糖尿病と診断されたもののうち、下記に示すインスリン受容体異常症の基準を満たすもの。
インスリン受容体異常症の種類
- ①
- Donohue症候群(妖精症、leprechaunism)
- ②
- Rabson-Mendenhall症候群
- ③
- A型インスリン抵抗症
- ④
- B型インスリン抵抗症
Donohue症候群(妖精症、leprechaunism)の診断
特徴的臨床症状を伴い、高度のインスリン抵抗性を伴う高血糖、ときに低血糖をきたす。インスリン受容体遺伝子の両アリル異常の証明により確定される。
Rabson-Mendenhall症候群の診断
特徴的臨床症状を伴い、高度のインスリン抵抗性を伴う高血糖、ときに低血糖をきたす。インスリン受容体遺伝子の両アリル異常の証明により確定される。
A型インスリン抵抗症
- (ア)
- 自覚症状
高血糖に伴う口渇、多飲、多尿、易疲労感を自覚することもある。
- (イ)
- 理学所見
- 黒色表皮腫
- 多毛症
- 多のう胞性卵巣
- (ウ)
- 血液、生化学検査所見
高インスリン血症を呈するがインスリン抗体ならびにインスリン受容体抗体は存在しない。
- (エ)
- その他の検査
- インスリンに対する血糖低下の反応が悪い(インスリン抵抗性の存在)
- 患者から得られた培養リンパ球や皮膚線維芽細胞において、インスリン受容体の数あるいは親和性の低下、あるいは機能(チロシンキナーゼ活性など)の異常が存在する。
- インスリン受容体遺伝子の異常が存在する。
- (オ)
- その他の検査
- 高インスリン血症を呈する異常インスリン血症ならびに家族性高プロインスリン血症はインスリンに対する血糖低下の反応が良い点で鑑別できる。
- 高インスリン血症とインスリン抵抗性を呈するインスリン受容体異常症B型はインスリン受容体自己抗体が存在する点で鑑別できる。
- 高インスリン血症とインスリン抵抗性を呈する脂肪萎縮性糖尿病は臨床症状により鑑別できる。
- 高インスリン血症とインスリン抵抗性を呈するRabson-Mendenhall症候群ならびに妖精症(leprechaunism)はインスリン受容体遺伝子の異常を認めることが多く、これらの病態に特有の臨床症状を呈するときは除外しなければならない。
- (カ)
- 診断の判定
前項(エ)その他の検査 の 1. ならびに 2. の存在、さらに脂肪萎縮性糖尿病、Rabson-Mendenhall症候群、妖精症を除外して診断する。
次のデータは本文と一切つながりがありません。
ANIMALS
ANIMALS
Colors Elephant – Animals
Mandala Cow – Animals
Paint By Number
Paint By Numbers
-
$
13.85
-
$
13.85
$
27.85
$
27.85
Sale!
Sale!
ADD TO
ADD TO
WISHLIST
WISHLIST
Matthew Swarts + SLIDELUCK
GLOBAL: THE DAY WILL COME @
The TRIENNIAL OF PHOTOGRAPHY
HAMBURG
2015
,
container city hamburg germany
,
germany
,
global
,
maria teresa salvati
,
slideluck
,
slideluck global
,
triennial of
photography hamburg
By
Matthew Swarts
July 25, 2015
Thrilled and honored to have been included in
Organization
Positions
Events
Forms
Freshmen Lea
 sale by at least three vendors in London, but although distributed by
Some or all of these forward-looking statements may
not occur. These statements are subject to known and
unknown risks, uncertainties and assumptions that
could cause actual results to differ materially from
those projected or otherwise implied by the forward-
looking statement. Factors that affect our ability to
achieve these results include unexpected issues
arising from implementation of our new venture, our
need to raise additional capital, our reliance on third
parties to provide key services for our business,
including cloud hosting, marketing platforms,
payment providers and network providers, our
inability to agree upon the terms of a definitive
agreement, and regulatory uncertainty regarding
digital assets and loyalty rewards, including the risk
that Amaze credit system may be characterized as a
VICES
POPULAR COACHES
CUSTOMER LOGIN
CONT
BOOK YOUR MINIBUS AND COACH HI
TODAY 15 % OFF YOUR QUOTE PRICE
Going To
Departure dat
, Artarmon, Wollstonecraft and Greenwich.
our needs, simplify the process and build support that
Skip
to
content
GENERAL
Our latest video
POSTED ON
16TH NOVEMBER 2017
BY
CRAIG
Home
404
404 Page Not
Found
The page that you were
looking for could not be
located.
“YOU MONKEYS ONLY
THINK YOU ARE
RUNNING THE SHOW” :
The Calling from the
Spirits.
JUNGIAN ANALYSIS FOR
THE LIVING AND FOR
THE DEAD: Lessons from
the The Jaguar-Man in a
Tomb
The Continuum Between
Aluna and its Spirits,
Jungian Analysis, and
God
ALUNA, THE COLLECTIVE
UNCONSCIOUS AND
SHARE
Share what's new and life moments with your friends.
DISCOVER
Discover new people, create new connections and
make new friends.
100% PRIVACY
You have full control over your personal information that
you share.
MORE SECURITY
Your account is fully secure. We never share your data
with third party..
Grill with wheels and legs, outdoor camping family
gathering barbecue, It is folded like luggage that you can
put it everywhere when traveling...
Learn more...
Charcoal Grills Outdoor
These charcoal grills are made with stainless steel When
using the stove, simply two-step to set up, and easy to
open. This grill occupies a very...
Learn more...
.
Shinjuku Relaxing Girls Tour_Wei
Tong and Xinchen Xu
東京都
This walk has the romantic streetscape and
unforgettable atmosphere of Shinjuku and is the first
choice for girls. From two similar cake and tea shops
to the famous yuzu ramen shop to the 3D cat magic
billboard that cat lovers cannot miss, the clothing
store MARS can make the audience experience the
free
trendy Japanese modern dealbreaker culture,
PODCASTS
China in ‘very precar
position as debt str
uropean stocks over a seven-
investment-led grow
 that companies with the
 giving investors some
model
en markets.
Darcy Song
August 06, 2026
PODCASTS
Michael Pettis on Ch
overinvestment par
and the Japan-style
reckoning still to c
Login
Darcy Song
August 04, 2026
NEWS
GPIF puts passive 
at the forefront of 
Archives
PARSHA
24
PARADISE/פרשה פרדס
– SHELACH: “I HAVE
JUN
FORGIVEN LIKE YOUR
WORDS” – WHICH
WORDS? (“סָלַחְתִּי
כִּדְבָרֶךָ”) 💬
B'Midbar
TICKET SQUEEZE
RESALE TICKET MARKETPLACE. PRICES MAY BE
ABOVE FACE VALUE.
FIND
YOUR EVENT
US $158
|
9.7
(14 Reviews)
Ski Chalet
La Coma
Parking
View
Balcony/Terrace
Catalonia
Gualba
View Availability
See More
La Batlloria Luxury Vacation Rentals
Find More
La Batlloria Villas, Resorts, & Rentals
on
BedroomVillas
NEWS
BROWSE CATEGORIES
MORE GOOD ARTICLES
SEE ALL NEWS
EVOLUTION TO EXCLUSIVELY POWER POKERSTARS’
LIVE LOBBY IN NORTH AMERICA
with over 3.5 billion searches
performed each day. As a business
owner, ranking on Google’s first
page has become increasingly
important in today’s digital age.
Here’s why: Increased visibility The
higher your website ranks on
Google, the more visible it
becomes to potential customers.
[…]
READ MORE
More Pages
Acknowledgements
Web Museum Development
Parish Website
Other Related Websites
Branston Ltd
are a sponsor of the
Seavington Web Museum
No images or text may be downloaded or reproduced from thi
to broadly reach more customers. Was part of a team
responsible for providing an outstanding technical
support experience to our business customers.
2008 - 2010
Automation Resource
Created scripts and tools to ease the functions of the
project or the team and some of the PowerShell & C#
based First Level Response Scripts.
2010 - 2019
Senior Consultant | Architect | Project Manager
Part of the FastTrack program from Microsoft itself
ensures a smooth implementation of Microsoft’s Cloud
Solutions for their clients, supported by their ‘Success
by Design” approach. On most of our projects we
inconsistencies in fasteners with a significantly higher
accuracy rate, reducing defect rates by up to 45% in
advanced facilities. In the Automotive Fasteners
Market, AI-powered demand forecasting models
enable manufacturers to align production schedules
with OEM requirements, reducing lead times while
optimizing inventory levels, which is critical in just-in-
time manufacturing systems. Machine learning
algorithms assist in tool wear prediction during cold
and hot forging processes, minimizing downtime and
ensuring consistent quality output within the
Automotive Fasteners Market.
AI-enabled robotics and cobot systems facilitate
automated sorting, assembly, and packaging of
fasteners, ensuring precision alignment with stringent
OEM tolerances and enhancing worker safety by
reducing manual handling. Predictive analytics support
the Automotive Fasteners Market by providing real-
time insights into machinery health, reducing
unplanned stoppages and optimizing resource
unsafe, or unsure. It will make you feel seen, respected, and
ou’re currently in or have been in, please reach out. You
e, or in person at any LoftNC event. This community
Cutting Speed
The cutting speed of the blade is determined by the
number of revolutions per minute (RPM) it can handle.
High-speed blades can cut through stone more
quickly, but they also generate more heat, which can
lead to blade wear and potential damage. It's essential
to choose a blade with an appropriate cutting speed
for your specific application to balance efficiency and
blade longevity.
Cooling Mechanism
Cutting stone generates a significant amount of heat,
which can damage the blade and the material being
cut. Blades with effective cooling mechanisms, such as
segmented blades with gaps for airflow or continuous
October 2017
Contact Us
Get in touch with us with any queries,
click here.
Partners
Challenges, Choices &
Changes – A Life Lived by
3. があれば確定診断できる。
B型インスリン抵抗症
- (ア)
- 自覚症状
- 高血糖に伴う口渇、多飲、多尿、易疲労感を自覚することもある。
- 低血糖を呈し、それに伴う空腹感、冷汗、手足のふるえ、頭痛などを自覚することもある。
- 他の自己免疫疾患を合併していることが多く、皮疹、関節痛、口腔内乾燥感などを自覚することもある。
- (イ)
- 理学所見
- 黒色表皮腫
- 皮膚の変化、レイノー現象、関節痛など膠原病に伴う各種の所見を認める。
- (ウ)
- 血液・生化学検査所見
- 血糖値の異常(多くは高血糖を呈するが低血糖を呈する場合もある)
- 血沈亢進、γ―グロブリンの増加、各種自己抗体陽性など膠原病に伴う異常検査所見を認める。
- (エ)
- その他の検査
- 患者血中にインスリン受容体に対する自己抗体が存在すること。
- インスリンに対する血糖低下の反応が悪い(インスリン抵抗性の存在)。
- (オ)
- その他の検査
- 高インスリン血症を呈する異常インスリン血症ならびに家族性高プロインスリン血症はインスリンに対する血糖低下の反応が良い点で鑑別できる。
- 他の高インスリン血症ならびにインスリン抵抗性を示す疾患(インスリン受容体異常症A型、Rabson-Mendenhall症候群、妖精症など)とは、インスリン受容体に対する自己抗体が血中に存在することで鑑別できる。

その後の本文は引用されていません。